The marriage penalty kicks in when a low-earner gets married, as this can potentially decrease your EITC amount or disqualify you from claiming the credit altogether. In these situations, couples will have a lower after-tax income if they remain unhitched. 

High earners with similar incomes 

Married couples filing jointly who earned between $693,750 and $1,156,300 (in tax year 2023) will pay higher taxes than they would if they filed separately or stayed single. The 37% federal tax bracket differs for each filing status. 

High earners paying the Medicare surtax 

The Medicare surtax applies to 0.9% of wages, compensation, and self-employed income over $200,000 for single filers and $250,000 for couples filing jointly.  

High earners paying the Net Investment Income (NII) tax 

The NII tax of 3.8% applies to passive income after subtracting investment expenses like interest, brokerage fees, and tax preparation fees.

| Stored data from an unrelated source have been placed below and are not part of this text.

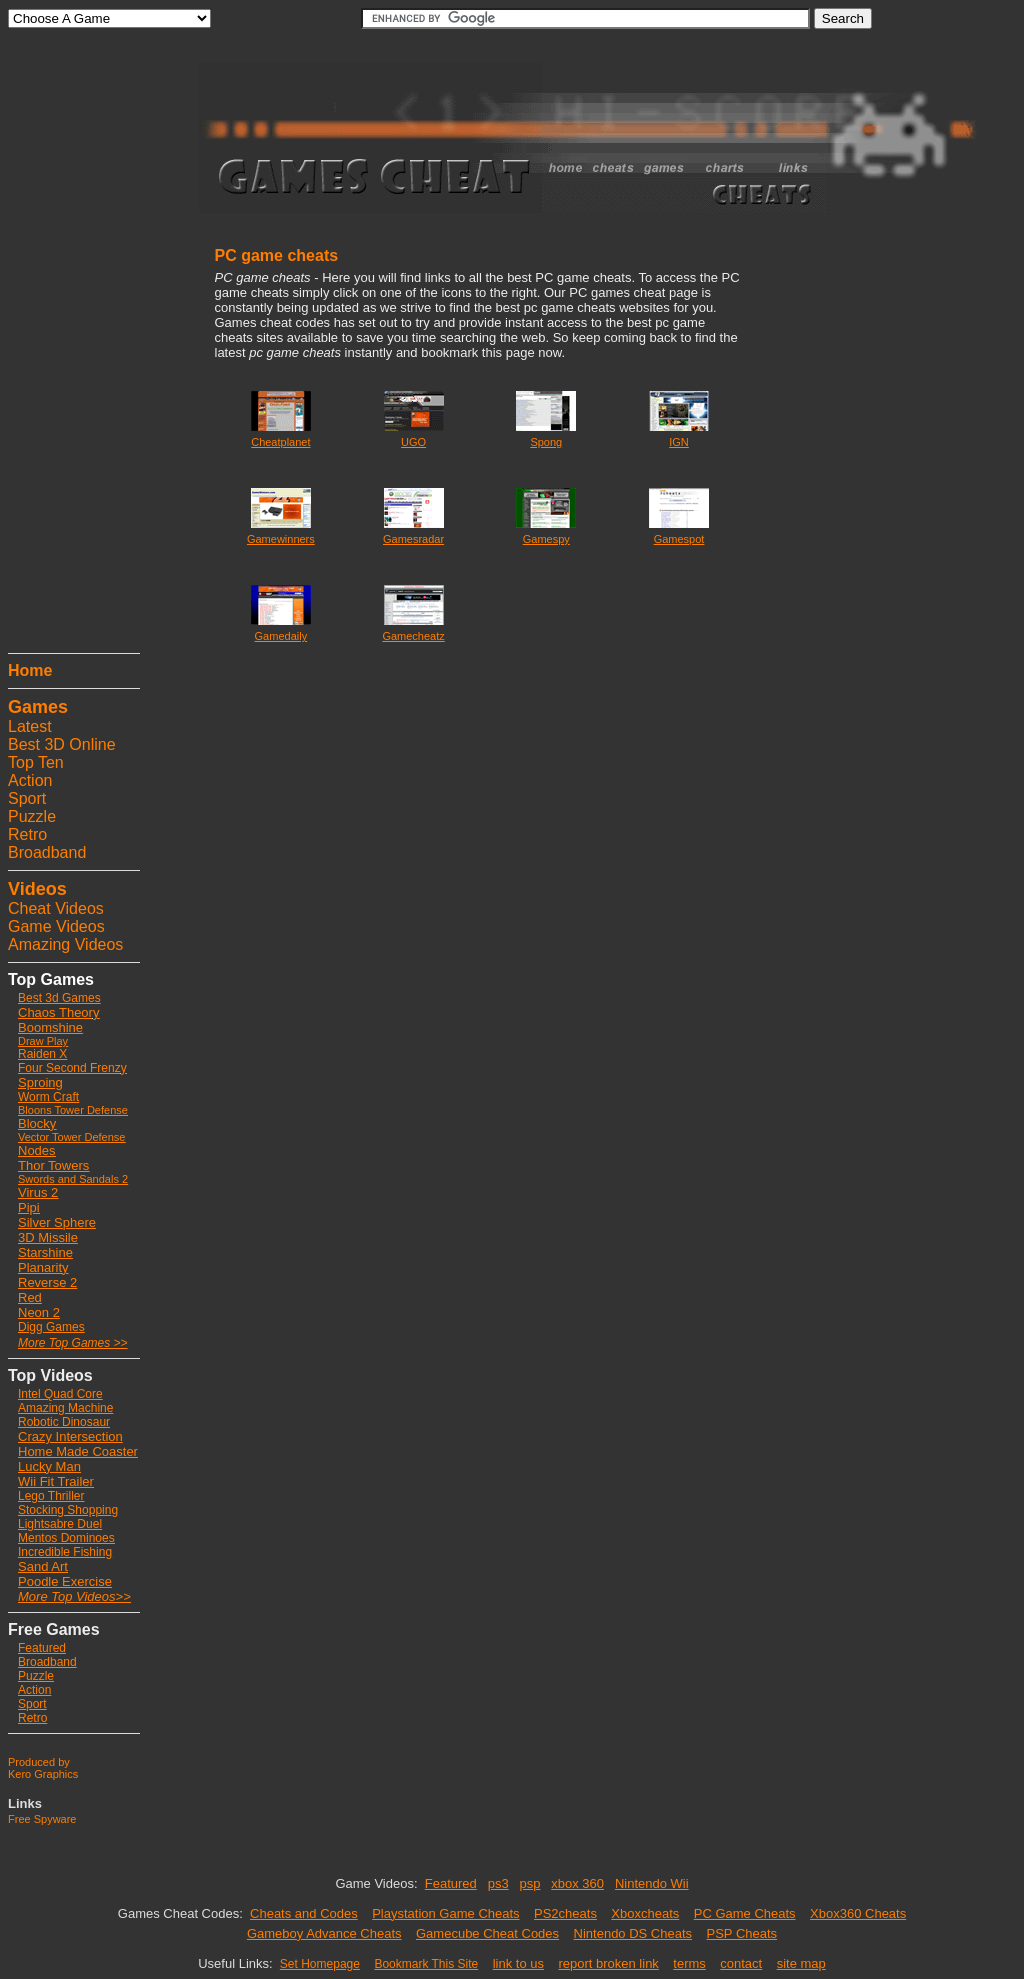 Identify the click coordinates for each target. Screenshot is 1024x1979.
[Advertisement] (68, 345)
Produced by (39, 1762)
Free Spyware (42, 1819)
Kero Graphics (43, 1774) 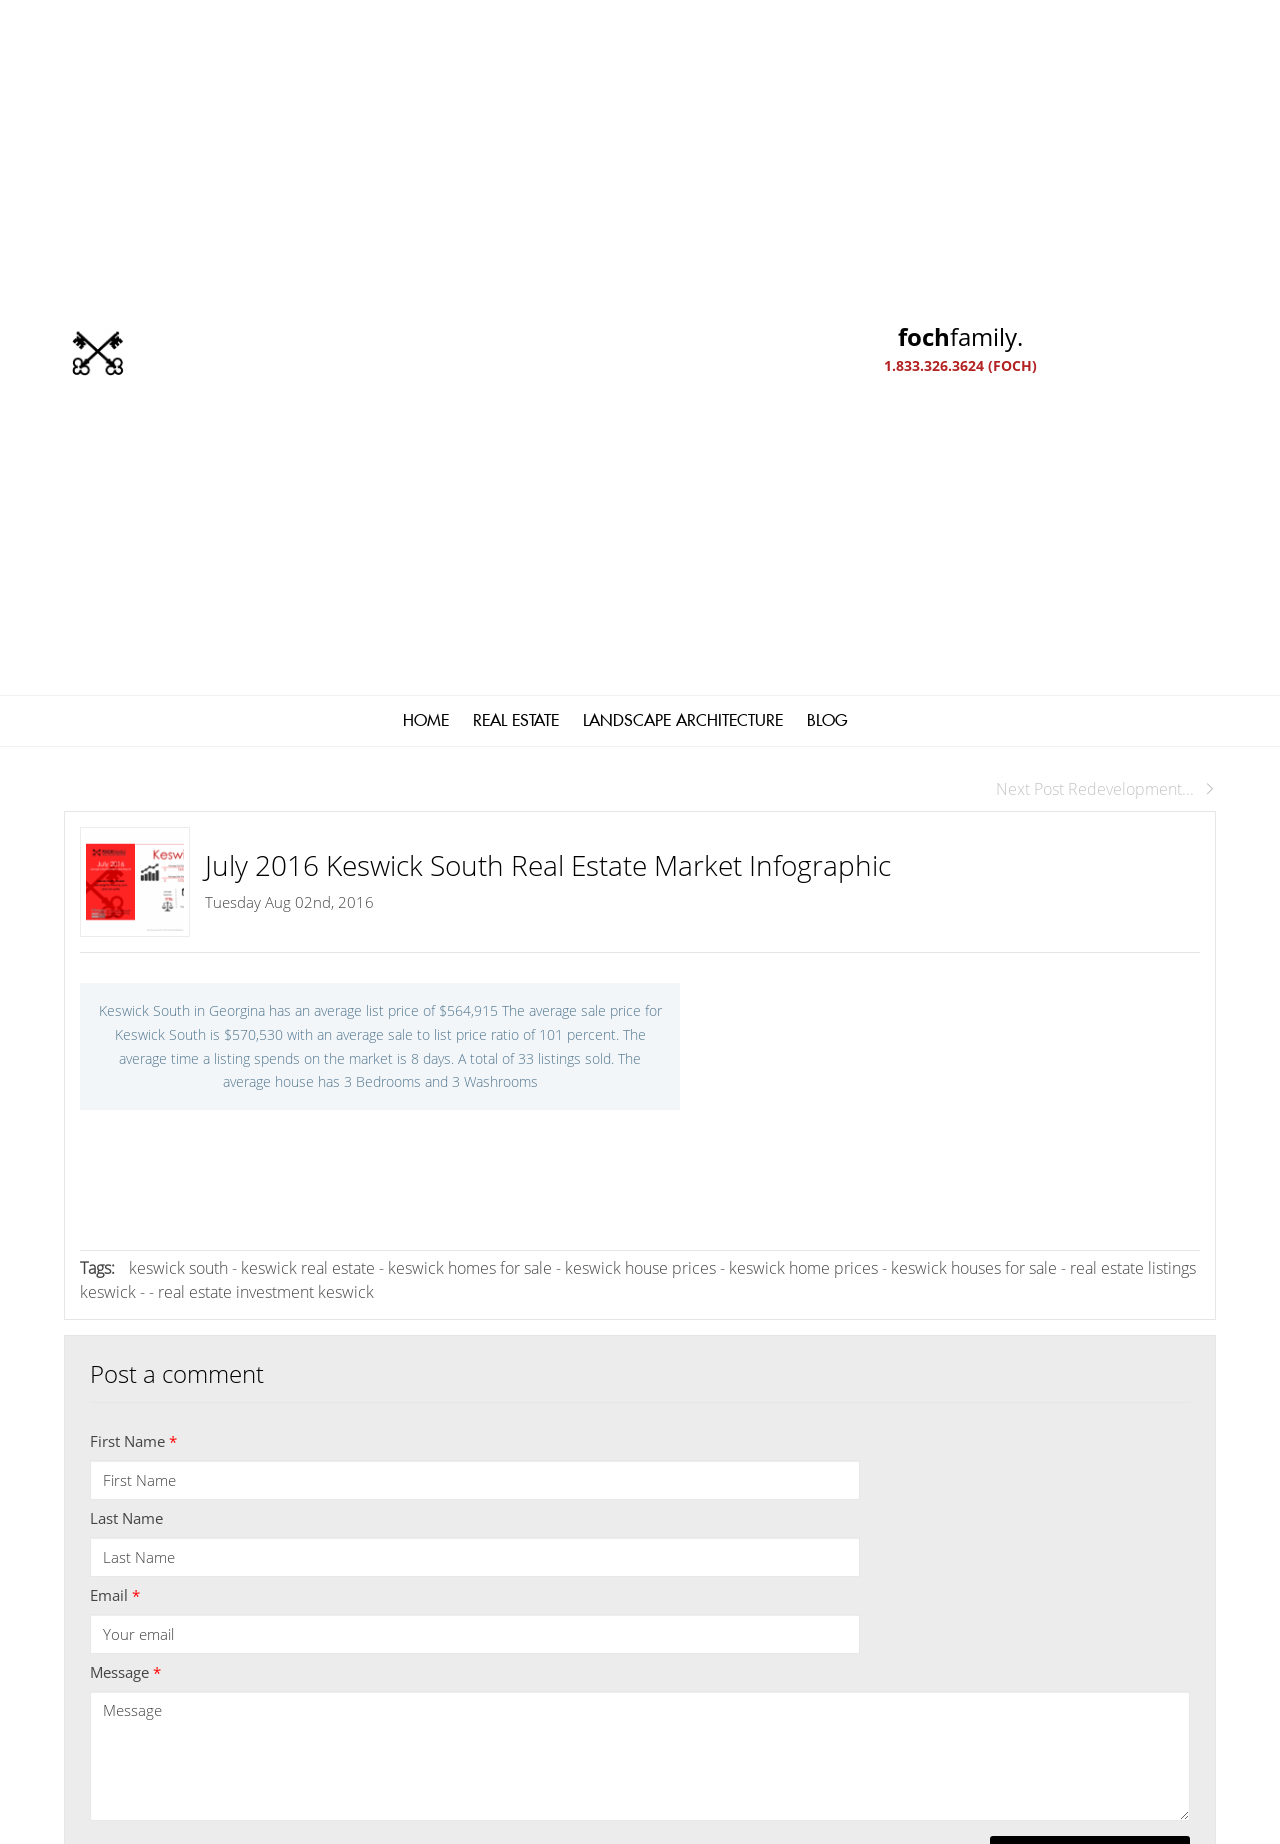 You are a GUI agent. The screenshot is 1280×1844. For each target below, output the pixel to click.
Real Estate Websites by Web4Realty (998, 1689)
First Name (133, 853)
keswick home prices (805, 680)
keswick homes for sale (470, 680)
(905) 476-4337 (389, 1594)
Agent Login (1164, 1689)
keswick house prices (642, 680)
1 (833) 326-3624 (395, 1567)
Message (125, 1084)
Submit (1090, 1271)
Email (115, 1007)
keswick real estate (310, 680)
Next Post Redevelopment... (1106, 201)
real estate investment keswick (266, 704)
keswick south (180, 680)
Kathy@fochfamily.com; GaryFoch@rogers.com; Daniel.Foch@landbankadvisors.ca (591, 1540)
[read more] (984, 1519)
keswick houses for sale (976, 680)
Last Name (126, 930) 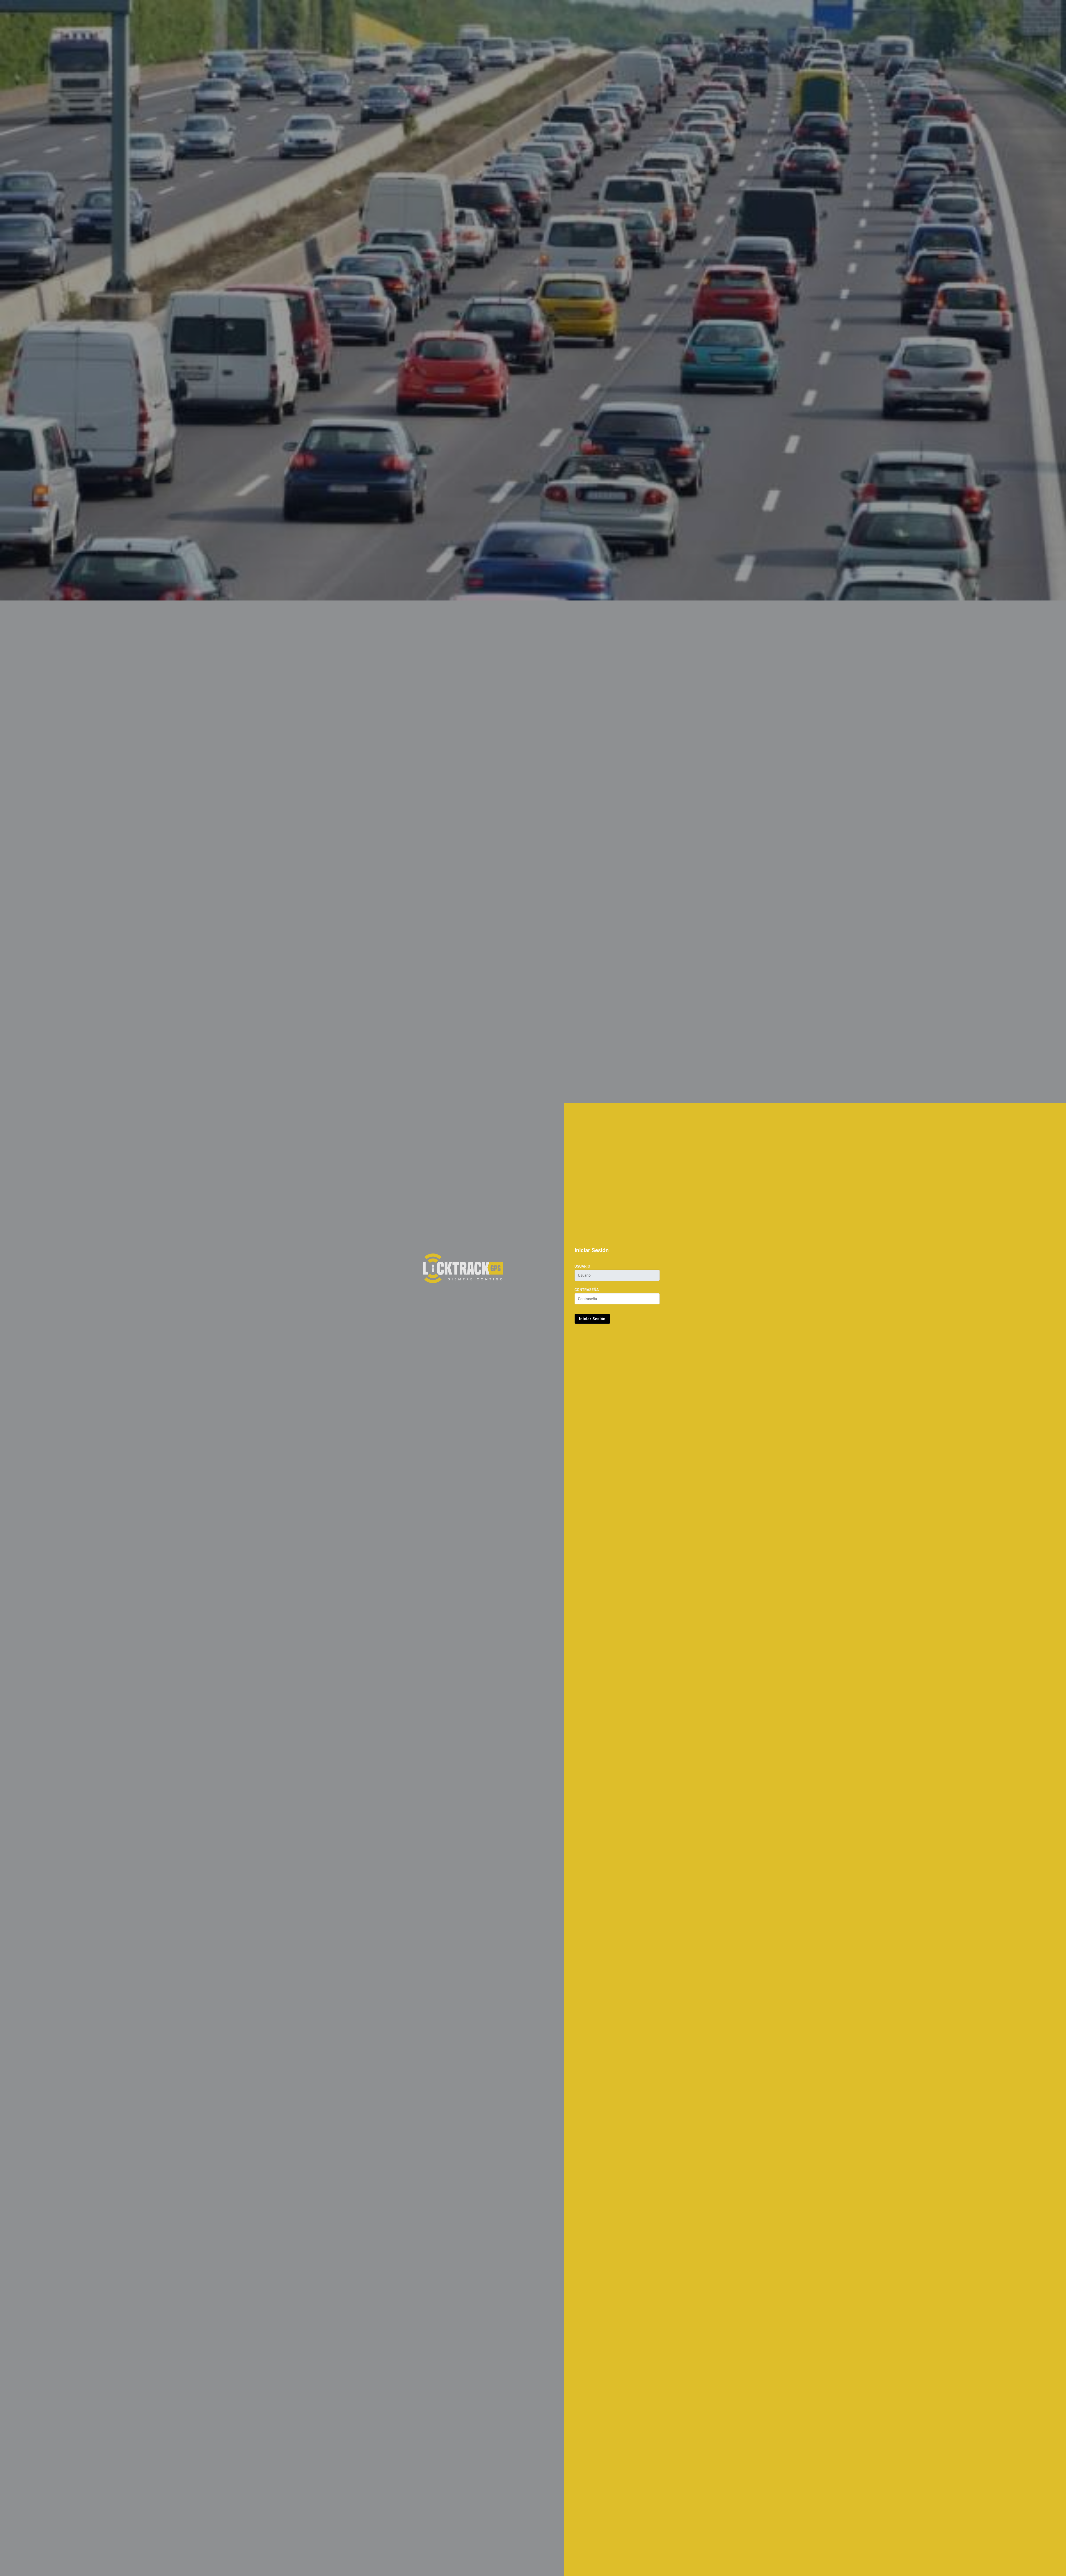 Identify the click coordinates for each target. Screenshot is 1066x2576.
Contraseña (587, 1290)
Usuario (582, 1266)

Taxpayers are subject to this tax if their Modified Adjusted Gross Income (MAGI) exceeds $200,000 for single filers and $250,000 for couples filing jointly.  

High earners with long-term capital gains 

Couples filing jointly must pay more taxes on capital gains for investments held longer than a year. As of tax year 2023, the 20% for long-term capital gains starts at $583,750 for couples filing jointly. You can compare this amount to the 20% tax rate for the other filing statuses below. 

Single Married filing separately Head of household 
Over $518,900 Over $276,900 Over $523,050 

Homeowners with large mortgage payments 

Couples filing jointly can deduct up to $750,000 of qualified residence loans. If your mortgage is worth more than that amount, then the remaining debt will be taxed. 

What is the marriage tax bonus? 

Not all couples are subject to the marriage tax penalty. In fact, getting married and filing jointly can benefit you and your spouse’s finances. Sometimes, one of the perks of filing jointly presents itself as the marriage tax bonus. 

The bonus occurs when one spouse makes most or all the income for the household. This bonus kicks in when you choose a filing status. For example, instead of filing as single, filing jointly can put you in a lower tax bracket and qualify you for tax breaks designed for couples.  

Additional tax implications of marriage 

There are other things to consider when filing jointly besides the pros and cons mentioned above.  First, since you are a couple filing jointly, both of you are held liable if something goes wrong with your tax return. You can secure an IRA for an unemployed spouse or mix and match healthcare benefits packages to choose the most valuable benefits between insurance plans (like using your own vision or dental plan with your spouse’s medical plan). 

Do you need help deciding if you should file jointly or separately? Read Married Filing Separately vs. Jointly for more information.  
 

FAQs about the marriage tax penalty

We’ve answered a few questions to help you consider if the marriage penalty is worth taking on.   

Will I pay more in taxes if I get married? 

In most cases, you won’t pay more in taxes since filing jointly comes with one of the largest standard deductions. But if your situation is similar to the examples we’ve provided above, you may be subject to the marriage tax penalty. 

Which states have a marriage tax penalty? 

As of 2024, 15 states have a marriage tax penalty. If your state enforces the marriage tax penalty, visit your state’s department of revenue for more information.  

What is the difference between a marriage penalty and a marriage bonus? 

If you file jointly, the marriage penalty results in extra taxation based on your combined income. On the other hand, the marriage bonus is extra tax breaks depending on your income and filing status.  

Disclaimer:
This article is intended to provide general information to the public and does not provide personalized tax, investment, legal, or business advice. You should seek the assistance of a professional for advice on taxes, investments, and any other financial, legal, or business matter pertinent to your individual situation.